Oh, for crying out loud – so what if she got a little buzz on? She somehow doubted the world would implode. But dammit, she thought as she watched Eli pour out a can of Bud into a tall glass – which he rinsed out first – she’d been responsible for everyone and everything for so, so long, what was one little old beer in the scheme of things? And besides—
“And besides—” Her hands fisted on the table, she looked him square in the eye. “This is weird, okay? Me being here with you, in your house. What with all the other weirdnesses going on in my life…”
“Got it.” Eli handed her the beer, then sat with his own, and he was all big and solid and manly and what-all, and she remembered that baaaad reputation of his.
“Don’t you think this is weird?” she said. Shivering a little.
“Heck, yeah,” he said, lifting his glass to her. Spearing her with those eerie light brown eyes. Almost gold. Kinda the same color as his hair. The too-long hair half covering his ears, all glossy in the chandelier’s light, all those hard-edged features at odds with those soft, soft curls—
Tess tipped back her glass; three gulps later, it was half gone—
“Hey,” she said when Eli grabbed it from her. “Give that back.”
“Not until you eat something,” he said, tucking into his own food while holding her glass just out of reach, the creep. Only after Tess downed several bites and her eyes were streaming from the chili did Eli take pity on her and return her drink. Her mouth on fire, she finished it off. The belch just kind of escaped.
“Whoa,” Eli said. Grinning. Tess blinked, thinking she could practically see the pheromones rising from his warm skin. Like ghosts from a graveyard on Halloween.
And you know this is only because every time you see Ricky you go a little crazy. Has nothing to do with Eli.
“You know, these are almost as good as mine,” she said, jabbing her fork at the enchiladas. Which were beginning to get a little blurry.
“No way,” Eli said, forking in a huge mouthful. “Nobody makes enchiladas better’n Evangelista.”
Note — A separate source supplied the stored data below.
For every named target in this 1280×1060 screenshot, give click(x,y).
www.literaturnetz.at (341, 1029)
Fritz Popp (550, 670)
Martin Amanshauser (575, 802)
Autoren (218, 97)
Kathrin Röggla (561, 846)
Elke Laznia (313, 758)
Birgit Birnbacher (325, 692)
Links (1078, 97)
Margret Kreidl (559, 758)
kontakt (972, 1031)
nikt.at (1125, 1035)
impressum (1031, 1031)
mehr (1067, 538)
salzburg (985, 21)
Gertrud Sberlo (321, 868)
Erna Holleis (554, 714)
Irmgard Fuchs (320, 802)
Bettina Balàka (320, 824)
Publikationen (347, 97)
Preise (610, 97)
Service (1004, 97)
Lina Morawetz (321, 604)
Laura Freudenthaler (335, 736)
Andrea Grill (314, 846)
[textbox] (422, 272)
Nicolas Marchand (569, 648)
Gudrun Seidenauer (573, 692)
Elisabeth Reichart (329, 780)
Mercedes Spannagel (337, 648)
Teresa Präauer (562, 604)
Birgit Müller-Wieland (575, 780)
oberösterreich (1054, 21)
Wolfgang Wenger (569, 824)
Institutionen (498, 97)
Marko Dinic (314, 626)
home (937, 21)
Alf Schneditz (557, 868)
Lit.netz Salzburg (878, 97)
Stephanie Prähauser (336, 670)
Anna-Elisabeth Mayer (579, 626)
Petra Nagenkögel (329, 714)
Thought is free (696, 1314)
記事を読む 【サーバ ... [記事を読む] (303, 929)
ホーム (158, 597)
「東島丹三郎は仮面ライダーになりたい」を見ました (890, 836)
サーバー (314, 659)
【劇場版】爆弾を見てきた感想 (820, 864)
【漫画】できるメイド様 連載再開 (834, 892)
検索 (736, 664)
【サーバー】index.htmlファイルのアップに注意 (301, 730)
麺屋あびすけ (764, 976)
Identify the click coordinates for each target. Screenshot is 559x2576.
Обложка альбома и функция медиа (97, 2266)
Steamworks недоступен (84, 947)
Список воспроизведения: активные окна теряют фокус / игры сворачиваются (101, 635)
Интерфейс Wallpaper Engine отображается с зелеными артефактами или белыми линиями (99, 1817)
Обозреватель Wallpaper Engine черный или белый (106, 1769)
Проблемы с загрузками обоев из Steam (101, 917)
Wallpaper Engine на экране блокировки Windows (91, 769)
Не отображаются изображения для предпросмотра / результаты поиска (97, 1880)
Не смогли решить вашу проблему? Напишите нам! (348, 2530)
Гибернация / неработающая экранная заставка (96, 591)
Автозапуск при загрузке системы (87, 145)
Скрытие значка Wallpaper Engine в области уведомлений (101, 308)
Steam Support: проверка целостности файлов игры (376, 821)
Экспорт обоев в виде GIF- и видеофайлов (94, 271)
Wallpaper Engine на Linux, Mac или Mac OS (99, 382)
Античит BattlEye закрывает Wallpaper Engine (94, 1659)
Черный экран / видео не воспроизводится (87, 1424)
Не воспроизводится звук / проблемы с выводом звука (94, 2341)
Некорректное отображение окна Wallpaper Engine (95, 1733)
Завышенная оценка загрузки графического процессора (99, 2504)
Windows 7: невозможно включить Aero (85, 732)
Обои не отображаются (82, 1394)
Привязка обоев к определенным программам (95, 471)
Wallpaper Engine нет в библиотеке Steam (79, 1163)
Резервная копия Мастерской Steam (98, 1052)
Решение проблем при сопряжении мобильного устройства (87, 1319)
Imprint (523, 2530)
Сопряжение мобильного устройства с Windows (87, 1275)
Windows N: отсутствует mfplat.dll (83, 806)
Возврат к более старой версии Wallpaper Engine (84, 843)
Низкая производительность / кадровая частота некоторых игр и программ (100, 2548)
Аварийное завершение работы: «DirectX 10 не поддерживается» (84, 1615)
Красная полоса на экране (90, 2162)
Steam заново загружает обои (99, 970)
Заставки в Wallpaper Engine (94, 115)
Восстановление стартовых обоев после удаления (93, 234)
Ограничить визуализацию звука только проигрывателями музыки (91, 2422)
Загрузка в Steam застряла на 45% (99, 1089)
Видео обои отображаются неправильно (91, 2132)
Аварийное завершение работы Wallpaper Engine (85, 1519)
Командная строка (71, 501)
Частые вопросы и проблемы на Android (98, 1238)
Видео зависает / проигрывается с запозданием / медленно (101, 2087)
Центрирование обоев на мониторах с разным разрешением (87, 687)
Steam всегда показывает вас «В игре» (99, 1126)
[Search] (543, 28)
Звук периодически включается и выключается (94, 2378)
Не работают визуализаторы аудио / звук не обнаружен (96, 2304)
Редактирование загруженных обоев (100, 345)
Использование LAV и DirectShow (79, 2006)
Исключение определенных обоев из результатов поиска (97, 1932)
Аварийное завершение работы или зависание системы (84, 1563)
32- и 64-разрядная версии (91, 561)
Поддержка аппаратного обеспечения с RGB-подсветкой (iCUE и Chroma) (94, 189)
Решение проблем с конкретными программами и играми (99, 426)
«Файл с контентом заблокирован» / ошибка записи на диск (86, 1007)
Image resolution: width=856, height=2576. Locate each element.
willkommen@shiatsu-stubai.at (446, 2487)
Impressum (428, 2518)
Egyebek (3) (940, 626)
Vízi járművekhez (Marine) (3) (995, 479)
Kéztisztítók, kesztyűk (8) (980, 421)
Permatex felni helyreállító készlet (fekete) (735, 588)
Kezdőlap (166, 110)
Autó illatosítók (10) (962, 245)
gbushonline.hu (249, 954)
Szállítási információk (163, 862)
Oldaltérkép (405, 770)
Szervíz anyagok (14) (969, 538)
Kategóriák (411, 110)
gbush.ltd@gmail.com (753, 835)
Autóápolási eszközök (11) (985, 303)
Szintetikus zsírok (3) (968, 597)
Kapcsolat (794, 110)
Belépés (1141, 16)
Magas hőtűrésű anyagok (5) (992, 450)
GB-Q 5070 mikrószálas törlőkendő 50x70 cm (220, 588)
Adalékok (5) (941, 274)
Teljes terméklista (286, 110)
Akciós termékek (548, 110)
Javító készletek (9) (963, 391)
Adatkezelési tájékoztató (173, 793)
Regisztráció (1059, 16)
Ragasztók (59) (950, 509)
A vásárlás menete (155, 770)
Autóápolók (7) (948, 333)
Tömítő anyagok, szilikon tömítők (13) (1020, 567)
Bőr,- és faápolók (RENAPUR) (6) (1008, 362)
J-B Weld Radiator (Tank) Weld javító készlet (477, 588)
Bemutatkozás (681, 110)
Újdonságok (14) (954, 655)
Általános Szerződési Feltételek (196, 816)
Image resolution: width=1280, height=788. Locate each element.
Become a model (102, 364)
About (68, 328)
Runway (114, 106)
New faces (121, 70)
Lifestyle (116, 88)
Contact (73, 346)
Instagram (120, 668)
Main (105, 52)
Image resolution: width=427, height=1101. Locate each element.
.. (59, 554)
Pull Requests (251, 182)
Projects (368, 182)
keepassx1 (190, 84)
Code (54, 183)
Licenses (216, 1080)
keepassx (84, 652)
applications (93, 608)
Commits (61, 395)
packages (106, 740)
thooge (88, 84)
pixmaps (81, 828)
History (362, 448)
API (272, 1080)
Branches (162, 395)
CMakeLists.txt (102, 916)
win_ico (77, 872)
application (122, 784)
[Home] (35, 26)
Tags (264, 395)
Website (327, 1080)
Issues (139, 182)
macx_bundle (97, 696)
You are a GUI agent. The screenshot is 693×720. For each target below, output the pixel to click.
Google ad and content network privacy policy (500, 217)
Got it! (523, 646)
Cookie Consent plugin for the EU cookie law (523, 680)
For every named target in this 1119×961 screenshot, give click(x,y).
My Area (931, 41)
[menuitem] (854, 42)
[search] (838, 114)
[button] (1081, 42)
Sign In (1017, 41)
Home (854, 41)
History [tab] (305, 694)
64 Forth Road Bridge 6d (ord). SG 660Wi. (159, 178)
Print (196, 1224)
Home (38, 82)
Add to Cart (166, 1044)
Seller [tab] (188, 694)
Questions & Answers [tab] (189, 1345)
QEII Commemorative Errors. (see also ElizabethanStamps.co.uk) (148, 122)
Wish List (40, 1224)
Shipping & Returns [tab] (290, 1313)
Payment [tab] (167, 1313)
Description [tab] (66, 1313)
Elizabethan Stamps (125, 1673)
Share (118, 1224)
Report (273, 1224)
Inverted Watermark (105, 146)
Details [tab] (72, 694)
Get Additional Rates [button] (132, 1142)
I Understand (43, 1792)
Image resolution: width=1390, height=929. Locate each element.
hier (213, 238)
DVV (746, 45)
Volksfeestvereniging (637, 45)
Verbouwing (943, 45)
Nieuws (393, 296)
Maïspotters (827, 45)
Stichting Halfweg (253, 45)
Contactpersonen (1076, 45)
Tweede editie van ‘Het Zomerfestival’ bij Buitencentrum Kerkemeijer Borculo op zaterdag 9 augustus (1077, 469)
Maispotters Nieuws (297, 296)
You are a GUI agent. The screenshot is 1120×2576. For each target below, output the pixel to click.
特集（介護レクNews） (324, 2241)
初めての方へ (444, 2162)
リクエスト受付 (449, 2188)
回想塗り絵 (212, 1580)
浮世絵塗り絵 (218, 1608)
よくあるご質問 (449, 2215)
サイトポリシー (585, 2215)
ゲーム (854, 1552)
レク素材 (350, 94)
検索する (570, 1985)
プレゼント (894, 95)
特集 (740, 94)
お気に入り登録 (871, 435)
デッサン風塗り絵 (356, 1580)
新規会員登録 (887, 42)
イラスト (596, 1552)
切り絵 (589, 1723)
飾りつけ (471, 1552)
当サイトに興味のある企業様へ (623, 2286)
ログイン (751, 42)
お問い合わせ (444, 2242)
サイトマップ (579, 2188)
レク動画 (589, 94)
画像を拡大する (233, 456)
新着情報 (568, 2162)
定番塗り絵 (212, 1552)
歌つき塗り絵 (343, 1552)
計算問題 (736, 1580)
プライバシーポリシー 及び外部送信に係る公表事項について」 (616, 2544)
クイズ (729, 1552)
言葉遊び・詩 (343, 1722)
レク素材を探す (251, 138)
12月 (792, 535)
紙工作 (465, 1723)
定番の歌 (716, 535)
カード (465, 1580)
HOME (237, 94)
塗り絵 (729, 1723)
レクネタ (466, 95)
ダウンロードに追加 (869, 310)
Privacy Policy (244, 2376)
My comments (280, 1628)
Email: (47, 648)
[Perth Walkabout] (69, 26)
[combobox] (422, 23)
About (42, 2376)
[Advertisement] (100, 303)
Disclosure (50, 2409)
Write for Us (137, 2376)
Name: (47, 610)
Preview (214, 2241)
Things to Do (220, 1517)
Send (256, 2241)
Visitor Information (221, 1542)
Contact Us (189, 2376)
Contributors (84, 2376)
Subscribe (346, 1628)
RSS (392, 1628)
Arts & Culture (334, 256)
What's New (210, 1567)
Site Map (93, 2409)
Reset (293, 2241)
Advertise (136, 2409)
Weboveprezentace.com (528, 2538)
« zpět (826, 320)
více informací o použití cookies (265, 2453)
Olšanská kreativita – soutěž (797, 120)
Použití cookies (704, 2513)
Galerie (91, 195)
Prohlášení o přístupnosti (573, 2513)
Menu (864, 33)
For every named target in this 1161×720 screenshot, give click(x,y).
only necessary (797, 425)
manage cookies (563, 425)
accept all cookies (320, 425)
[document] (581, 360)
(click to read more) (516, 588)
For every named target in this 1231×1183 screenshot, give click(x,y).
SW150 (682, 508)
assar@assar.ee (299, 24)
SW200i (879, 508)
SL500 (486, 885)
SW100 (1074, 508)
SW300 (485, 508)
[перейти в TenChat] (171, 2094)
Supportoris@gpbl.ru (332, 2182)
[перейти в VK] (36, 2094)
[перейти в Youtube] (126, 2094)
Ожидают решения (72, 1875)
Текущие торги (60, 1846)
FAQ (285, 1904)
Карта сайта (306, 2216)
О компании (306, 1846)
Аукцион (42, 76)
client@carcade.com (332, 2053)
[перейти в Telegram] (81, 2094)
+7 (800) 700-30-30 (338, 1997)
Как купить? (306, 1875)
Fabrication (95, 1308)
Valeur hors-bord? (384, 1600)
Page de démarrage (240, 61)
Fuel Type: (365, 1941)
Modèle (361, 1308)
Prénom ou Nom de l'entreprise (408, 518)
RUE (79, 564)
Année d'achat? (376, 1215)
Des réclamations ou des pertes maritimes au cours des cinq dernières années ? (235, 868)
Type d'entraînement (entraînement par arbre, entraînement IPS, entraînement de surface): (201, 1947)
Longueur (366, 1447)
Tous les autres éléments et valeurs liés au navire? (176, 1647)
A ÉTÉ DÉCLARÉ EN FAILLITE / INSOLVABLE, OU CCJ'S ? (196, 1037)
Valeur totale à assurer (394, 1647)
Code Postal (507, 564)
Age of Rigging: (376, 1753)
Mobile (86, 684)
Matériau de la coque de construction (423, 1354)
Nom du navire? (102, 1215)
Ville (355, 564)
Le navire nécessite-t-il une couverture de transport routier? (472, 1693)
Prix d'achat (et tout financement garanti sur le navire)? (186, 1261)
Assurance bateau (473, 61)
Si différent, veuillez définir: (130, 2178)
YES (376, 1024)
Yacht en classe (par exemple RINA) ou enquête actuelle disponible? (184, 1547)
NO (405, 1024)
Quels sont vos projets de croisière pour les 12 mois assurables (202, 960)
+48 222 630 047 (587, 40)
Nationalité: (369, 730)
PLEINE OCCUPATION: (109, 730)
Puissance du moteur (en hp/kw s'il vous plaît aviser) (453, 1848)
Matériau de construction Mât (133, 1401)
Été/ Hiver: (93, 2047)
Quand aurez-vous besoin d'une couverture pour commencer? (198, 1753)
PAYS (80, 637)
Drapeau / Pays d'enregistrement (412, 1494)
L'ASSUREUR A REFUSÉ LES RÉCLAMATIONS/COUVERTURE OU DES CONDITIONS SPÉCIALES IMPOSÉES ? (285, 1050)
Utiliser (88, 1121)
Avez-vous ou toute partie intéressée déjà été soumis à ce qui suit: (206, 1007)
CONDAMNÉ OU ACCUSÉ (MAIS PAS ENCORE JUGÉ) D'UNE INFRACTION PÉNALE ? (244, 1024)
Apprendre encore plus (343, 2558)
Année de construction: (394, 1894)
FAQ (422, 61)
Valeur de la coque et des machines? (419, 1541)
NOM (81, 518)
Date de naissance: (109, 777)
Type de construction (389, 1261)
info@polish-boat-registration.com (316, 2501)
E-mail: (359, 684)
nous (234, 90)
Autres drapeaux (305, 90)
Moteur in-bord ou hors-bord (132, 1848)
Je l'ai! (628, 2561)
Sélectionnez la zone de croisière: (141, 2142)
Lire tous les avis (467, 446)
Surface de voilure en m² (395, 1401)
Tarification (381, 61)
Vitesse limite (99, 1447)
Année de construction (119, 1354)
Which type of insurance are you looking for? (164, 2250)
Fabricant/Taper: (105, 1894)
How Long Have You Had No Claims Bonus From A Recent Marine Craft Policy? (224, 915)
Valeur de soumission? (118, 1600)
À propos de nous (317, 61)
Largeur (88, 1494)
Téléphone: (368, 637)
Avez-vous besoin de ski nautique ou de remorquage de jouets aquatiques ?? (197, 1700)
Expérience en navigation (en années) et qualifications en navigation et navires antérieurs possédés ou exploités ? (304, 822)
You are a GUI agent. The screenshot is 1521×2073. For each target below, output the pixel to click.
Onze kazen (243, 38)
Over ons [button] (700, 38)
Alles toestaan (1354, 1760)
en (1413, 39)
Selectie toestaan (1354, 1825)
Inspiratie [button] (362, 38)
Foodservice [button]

“Oh, and you would know this, how? I love Eva with all my heart, but my grandmother’s recipe…people have been known to kill for her enchiladas.”
“Okay, not really. But close.” Tess took another bite. Then burped again. And frowned at her glass. “S’empty.”
Laughing, Eli stood, pulling a pitcher from the fridge. “How ‘bout some tea now?”
“Hell, no. I can have tea at home.” She held out her glass, suddenly fascinated with the way it sparkled in the light from the chandelier. “Hit me with another Bud, bud.” She giggled. And hiccuped.
Eli got a funny look on his face. “You sure?”
She rolled her eyes. They felt a little loose. “Not driving, I’m good. Oh, come on – have pity on the poor divorcee, huh? What’s the worst that can happen?”
“You get bombed and puke all over my rug?”
Tess shook her head. Decided maybe she shouldn’t do that again. “I didn’t even throw up when I was pregnant,” she said, which made her sad, thinking about her babies, and how much she loved them, and how hard it was when they were off with their father, even though that only happened maybe once a month, if that, and that here she was, sitting in Eli Garrett’s kitchen, drinking his beer and not even thinking about them. Except she was, because she was always thinking about her babies.
She thought maybe she was getting a little…confused.
Nothing another beer couldn’t fix, right?
“Please,” she said, and Eli took her glass, pouring another beer into it, God bless his baaaaad self.